# Green Beans w Oyster Sauce Garlic n Bacon



## supervman (May 31, 2008)

This is easy and will knock yer socks off

*GREEN BEANS W/ OYSTER SAUCE *
*6 - 8 SERVINGS - THIS IS FANTASTIC !!!!!! *


*2 1/2 Lbs. FRESH GREEN BEANS *
*1 PKG. BACON ( 1 lb) *
*3-6 Garlic Cloves OR 3 Tsp. Minced Garlic*
*1 Bottle of Oyster Sauce (appx 10 oz) not sure sorry. I just know what to grab. *
*Pinch of Salt - generous*

Fill a Large Pot 3/4 full of water and bring to a boil on HI Heat.
Add a Pinch of Salt to the Water ( It will help GREEN the Beans)
Blanch the Beans until Tender Crisp ( About 5 Min)
Drain & Rinse in COLD Water (Blanch and SHOCK) 

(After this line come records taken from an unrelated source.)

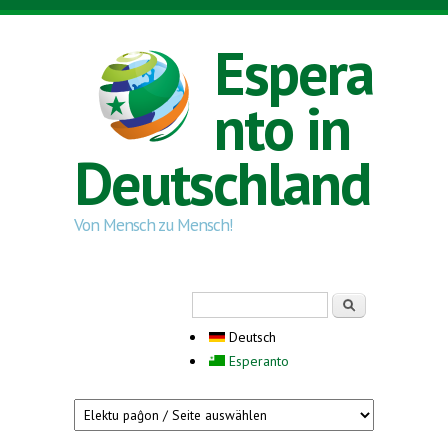
Direkt zum Inhalt
Espera
nto in
Deutschland
Von Mensch zu Mensch!
Suchformular
Suche
Deutsch
Esperanto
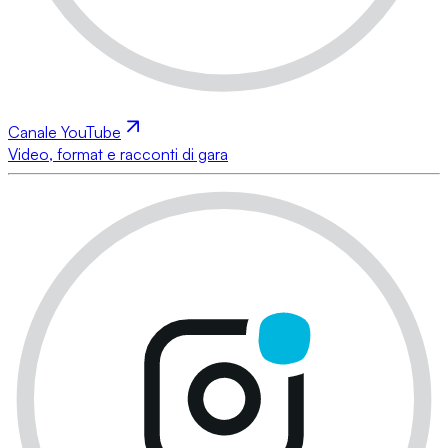
Canale YouTube
Video, format e racconti di gara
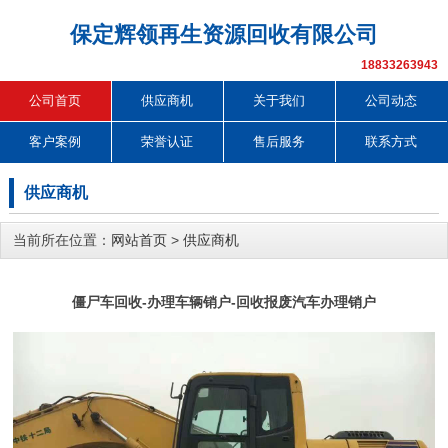
保定辉领再生资源回收有限公司
18833263943
公司首页
供应商机
关于我们
公司动态
客户案例
荣誉认证
售后服务
联系方式
供应商机
当前所在位置：
网站首页
>
供应商机
僵尸车回收-办理车辆销户-回收报废汽车办理销户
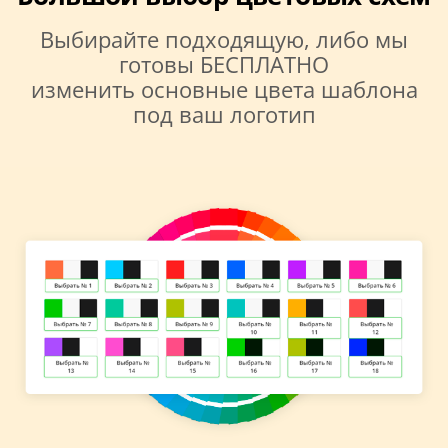
Выбирайте подходящую, либо мы
готовы БЕСПЛАТНО
изменить основные цвета шаблона
под ваш логотип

In a Large Frying Pan cook the Bacon Till Brown. 
Cool Bacon on a Paper Towel Lined Plate and Set Aside. 
RESERVE 1/4 of the Bacon Drippings. 

In a Large Wok or Frying Pan Heat the Reserved Bacon Drippings. 
When Hot, Add Green Beans, and Toss with Garlic. 
Stir Fry until cooked through ( About 5 Min) 
When Beans are ALMOST warm, Toss w OYSTER SAUCE.
Transfer to a warm Platter and Top w Bacon Bits. 

*YOU WILL NOT HAVE LEFT OVERS! *


----------



## monicotti (Jun 16, 2008)

That sounds great, Thanks ill have to try this sometime.


----------